**PROBLEM DETAILS:** Search the records below for "luni"; copy each line that has it.

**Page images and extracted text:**
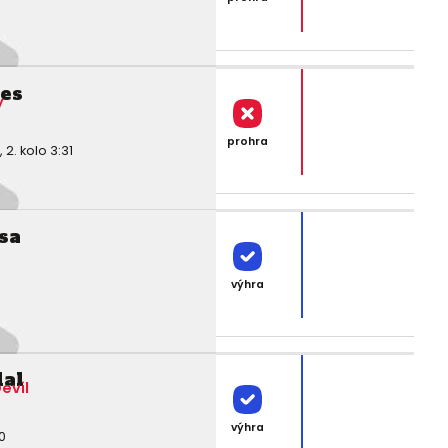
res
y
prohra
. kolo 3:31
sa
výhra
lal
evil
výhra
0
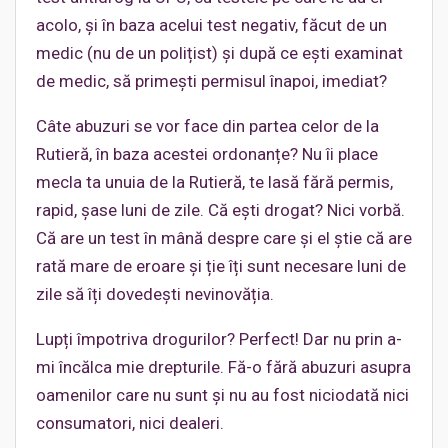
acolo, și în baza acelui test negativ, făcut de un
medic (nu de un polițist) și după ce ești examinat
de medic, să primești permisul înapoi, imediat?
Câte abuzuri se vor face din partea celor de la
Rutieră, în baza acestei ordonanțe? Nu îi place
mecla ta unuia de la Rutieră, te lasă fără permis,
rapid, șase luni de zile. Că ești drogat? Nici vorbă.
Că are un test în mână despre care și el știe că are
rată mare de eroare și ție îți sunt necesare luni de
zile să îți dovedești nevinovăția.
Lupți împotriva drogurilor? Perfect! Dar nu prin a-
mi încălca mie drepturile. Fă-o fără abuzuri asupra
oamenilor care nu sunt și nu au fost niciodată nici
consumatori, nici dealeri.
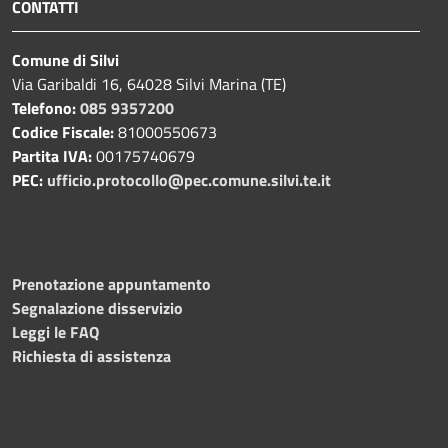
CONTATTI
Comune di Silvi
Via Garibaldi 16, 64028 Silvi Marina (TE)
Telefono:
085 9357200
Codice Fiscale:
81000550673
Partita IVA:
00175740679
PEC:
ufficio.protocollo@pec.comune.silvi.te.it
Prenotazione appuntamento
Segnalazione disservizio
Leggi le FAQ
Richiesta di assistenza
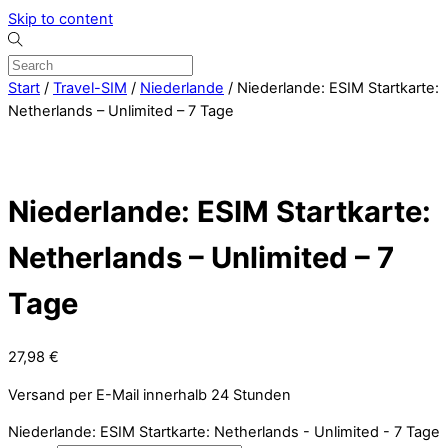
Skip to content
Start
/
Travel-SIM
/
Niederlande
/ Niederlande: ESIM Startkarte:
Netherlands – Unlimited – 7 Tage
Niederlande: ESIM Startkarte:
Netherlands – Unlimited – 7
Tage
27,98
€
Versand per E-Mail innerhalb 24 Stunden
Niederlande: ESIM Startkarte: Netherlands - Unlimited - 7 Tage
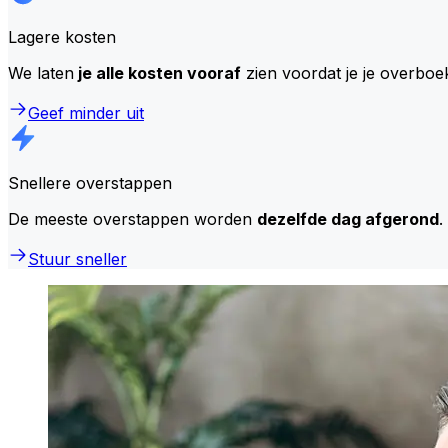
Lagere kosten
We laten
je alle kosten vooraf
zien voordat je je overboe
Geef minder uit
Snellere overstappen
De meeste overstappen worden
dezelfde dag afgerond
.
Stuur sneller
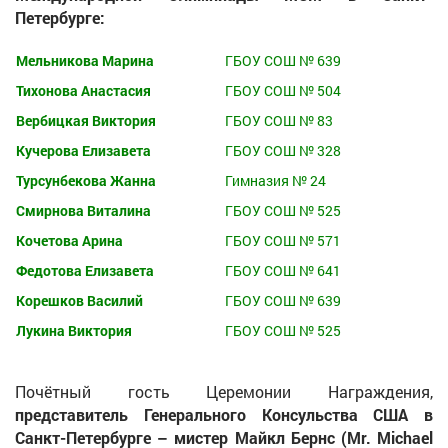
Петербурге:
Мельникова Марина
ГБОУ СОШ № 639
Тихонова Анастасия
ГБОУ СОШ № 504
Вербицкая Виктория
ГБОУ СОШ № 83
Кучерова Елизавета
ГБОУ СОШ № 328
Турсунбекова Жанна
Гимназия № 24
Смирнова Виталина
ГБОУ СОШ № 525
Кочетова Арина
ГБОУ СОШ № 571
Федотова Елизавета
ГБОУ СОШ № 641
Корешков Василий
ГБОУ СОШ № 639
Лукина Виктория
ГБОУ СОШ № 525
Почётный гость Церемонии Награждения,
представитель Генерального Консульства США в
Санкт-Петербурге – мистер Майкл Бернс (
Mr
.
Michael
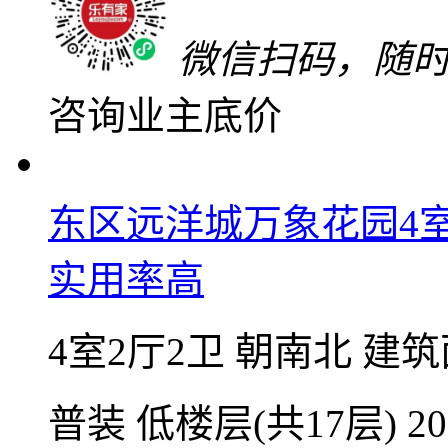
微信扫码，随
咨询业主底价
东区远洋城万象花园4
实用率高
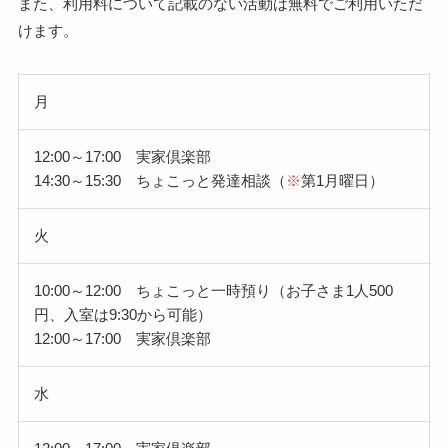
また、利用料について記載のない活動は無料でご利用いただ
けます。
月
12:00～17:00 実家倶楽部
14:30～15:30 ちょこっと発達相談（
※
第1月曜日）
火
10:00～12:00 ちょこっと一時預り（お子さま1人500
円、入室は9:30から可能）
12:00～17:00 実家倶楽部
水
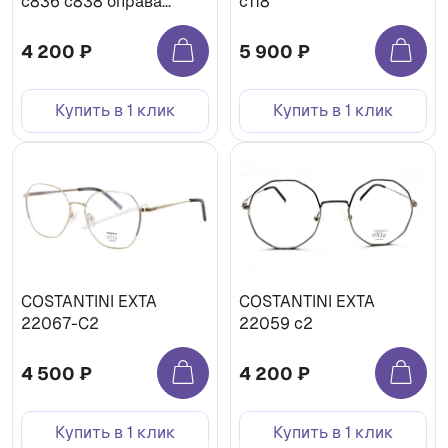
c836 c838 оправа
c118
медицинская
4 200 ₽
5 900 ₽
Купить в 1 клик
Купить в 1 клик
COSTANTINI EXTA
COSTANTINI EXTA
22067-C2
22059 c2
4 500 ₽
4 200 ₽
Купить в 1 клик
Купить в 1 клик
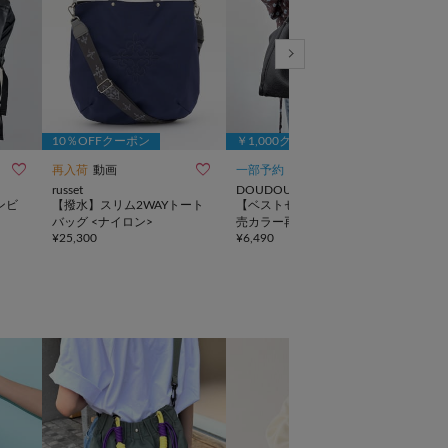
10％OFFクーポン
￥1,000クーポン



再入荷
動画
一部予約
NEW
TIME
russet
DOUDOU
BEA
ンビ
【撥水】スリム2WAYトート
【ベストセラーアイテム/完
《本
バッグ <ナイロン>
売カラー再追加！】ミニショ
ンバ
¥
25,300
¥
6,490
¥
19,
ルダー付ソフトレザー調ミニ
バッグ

**WRITTEN ANSWER:**
rapid, șase luni de zile. Că ești drogat? Nici vorbă.
rată mare de eroare și ție îți sunt necesare luni de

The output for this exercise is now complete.